## ABOUT THIS TASK
Search the records for the string "Backspace", then copy each line where it appears.

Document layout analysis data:
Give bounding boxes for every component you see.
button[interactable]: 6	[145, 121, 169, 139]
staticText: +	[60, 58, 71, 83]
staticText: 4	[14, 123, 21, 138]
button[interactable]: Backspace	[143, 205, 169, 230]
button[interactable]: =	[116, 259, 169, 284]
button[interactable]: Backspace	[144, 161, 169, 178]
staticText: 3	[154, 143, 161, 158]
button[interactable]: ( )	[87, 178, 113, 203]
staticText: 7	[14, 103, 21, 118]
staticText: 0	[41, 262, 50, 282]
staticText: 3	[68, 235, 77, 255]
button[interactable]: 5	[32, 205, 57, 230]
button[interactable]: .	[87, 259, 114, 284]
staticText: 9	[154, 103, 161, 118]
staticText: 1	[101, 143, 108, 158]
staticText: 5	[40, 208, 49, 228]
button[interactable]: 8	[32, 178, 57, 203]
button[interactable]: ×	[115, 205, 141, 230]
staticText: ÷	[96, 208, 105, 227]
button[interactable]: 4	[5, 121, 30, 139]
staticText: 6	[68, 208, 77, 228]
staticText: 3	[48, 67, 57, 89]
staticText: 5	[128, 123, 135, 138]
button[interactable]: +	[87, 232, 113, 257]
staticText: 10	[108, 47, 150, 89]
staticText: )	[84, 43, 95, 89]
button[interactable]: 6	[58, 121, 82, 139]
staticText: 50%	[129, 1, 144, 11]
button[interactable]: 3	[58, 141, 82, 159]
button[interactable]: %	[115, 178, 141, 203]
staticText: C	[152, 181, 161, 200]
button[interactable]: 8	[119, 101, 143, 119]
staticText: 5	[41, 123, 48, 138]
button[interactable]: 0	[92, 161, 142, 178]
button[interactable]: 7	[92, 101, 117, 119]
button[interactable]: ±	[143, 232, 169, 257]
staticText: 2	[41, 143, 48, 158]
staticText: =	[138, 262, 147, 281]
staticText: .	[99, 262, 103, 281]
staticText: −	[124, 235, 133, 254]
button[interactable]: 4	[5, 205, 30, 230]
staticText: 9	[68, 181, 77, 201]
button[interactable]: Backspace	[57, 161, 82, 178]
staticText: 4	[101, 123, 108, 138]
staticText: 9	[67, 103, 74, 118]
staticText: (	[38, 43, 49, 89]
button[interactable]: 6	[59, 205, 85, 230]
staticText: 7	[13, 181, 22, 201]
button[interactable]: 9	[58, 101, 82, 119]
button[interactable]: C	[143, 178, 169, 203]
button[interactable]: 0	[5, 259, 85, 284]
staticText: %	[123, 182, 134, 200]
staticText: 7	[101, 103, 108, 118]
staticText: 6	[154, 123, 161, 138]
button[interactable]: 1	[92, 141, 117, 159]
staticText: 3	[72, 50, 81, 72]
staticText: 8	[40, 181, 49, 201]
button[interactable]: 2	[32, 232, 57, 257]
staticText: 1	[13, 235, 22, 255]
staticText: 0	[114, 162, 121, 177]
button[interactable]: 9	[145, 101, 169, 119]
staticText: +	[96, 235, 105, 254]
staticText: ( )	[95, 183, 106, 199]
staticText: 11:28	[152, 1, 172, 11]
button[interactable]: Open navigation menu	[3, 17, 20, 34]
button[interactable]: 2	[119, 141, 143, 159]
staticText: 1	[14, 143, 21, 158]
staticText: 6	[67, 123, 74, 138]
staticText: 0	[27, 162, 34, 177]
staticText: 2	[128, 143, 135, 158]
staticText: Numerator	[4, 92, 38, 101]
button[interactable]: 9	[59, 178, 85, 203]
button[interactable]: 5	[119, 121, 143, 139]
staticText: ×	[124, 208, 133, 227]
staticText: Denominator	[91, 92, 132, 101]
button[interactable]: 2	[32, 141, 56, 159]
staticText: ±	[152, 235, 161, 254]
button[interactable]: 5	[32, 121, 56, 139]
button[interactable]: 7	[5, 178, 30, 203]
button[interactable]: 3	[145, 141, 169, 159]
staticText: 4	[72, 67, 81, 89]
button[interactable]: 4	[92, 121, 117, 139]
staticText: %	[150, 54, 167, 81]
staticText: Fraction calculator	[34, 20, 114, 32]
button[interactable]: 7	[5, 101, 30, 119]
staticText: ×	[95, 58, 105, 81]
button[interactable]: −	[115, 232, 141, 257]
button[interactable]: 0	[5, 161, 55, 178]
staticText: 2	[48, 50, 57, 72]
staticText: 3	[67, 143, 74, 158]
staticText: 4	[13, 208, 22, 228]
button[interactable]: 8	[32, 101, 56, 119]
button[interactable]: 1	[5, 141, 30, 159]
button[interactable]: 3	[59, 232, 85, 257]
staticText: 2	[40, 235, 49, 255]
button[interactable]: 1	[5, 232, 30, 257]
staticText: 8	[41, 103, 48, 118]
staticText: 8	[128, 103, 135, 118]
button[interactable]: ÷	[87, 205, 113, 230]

* * *

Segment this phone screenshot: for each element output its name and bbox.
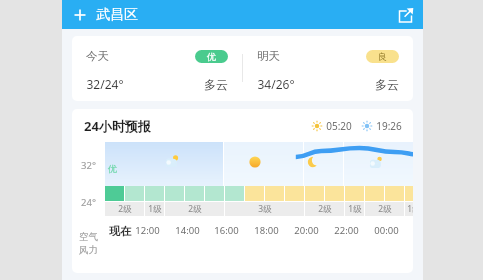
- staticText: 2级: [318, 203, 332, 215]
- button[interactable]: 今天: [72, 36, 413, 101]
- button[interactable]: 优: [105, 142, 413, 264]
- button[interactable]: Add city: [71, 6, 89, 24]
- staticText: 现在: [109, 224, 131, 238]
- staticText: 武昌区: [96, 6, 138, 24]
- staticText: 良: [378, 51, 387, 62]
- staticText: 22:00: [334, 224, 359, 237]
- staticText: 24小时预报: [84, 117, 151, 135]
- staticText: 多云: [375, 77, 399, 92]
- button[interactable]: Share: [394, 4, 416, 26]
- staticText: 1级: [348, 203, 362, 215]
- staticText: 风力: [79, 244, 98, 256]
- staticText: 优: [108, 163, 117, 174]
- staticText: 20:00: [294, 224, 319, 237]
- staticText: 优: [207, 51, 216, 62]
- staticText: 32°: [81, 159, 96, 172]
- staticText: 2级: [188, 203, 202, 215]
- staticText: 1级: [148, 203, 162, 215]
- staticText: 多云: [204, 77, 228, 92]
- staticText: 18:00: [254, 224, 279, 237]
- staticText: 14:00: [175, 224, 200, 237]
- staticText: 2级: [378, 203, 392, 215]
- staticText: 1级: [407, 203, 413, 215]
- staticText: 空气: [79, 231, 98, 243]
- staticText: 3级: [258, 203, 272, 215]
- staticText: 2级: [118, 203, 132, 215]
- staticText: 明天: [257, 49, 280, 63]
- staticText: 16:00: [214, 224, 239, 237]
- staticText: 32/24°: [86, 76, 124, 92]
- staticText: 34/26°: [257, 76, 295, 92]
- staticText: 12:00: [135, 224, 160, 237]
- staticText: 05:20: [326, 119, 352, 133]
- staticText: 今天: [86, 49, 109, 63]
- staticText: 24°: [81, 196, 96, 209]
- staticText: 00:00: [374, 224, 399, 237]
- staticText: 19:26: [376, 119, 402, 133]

---

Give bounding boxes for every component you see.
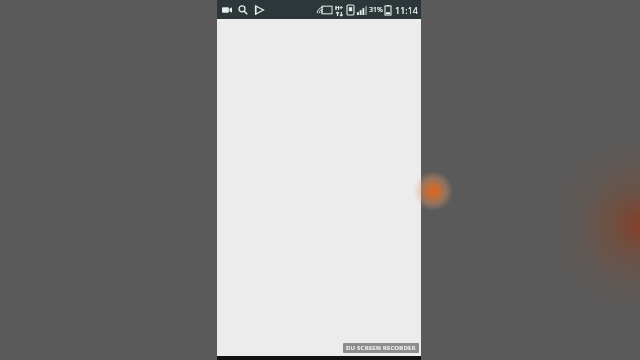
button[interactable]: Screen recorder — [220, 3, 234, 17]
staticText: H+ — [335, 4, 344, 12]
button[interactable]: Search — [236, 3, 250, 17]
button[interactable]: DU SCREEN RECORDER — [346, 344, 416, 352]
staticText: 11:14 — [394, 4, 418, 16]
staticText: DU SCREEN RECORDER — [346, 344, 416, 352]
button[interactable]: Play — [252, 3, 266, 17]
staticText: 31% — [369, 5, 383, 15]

## OUTPUT BELOW
button[interactable]: Backspace	[143, 205, 169, 230]
button[interactable]: Backspace	[144, 161, 169, 178]
button[interactable]: Backspace	[57, 161, 82, 178]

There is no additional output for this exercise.